_Data for processing_
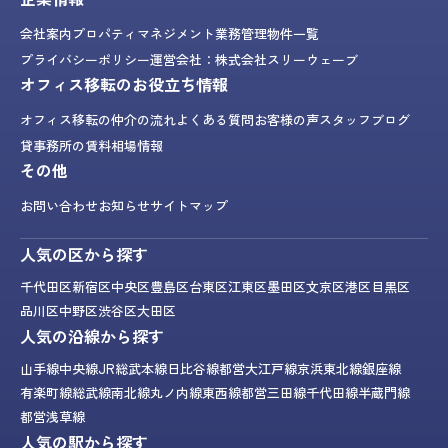
会社案内
プロパティマネジメント業務
管理物件一覧
プライバシーポリシー
運営会社：株式会社スリーウェーブ
オフィス移転のお役立ち情報
オフィス移転の仲介の流れ
よくある質問
お客様の声
スタッフブログ
貸事務所の賃料相場情報
その他
お問い合わせ
お知らせ
サイトマップ
人気の区から探す
千代田区
新宿区
中央区
豊島区
台東区
江東区
墨田区
文京区
港区
目黒区
品川区
中野区
渋谷区
大田区
人気の沿線から探す
山手線
中央線
JR総武本線
日比谷線
都営大江戸線
京浜東北線
銀座線
有楽町線
総武線
南北線
丸ノ内線
東西線
都営三田線
千代田線
半蔵門線
都営浅草線
人気の駅から探す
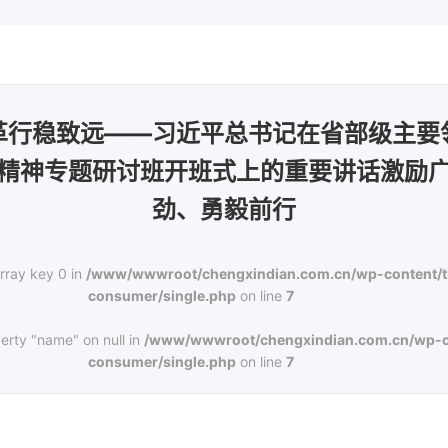
革行稳致远——习近平总书记在省部级主要
精神专题研讨班开班式上的重要讲话激励
劲、勇毅前行
rray key 0 in
/www/wwwroot/chengxindian.com.cn/wp-content/
consumer/single.php
on line
7
erty "name" on null in
/www/wwwroot/chengxindian.com.cn/wp-c
consumer/single.php
on line
7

_Task statement_
Leave out the pictures and return the listing exactly.

_Response to the exercise_
会社案内
プロパティマネジメント業務
管理物件一覧
プライバシーポリシー
運営会社：株式会社スリーウェーブ
オフィス移転のお役立ち情報
オフィス移転の仲介の流れ
よくある質問
お客様の声
スタッフブログ
貸事務所の賃料相場情報
その他
お問い合わせ
お知らせ
サイトマップ
人気の区から探す
千代田区
新宿区
中央区
豊島区
台東区
江東区
墨田区
文京区
港区
目黒区
品川区
中野区
渋谷区
大田区
人気の沿線から探す
山手線
中央線
JR総武本線
日比谷線
都営大江戸線
京浜東北線
銀座線
有楽町線
総武線
南北線
丸ノ内線
東西線
都営三田線
千代田線
半蔵門線
都営浅草線
人気の駅から探す
革行稳致远——习近平总书记在省部级主要
精神专题研讨班开班式上的重要讲话激励
劲、勇毅前行
rray key 0 in
/www/wwwroot/chengxindian.com.cn/wp-content/
consumer/single.php
on line
7
erty "name" on null in
/www/wwwroot/chengxindian.com.cn/wp-c
consumer/single.php
on line
7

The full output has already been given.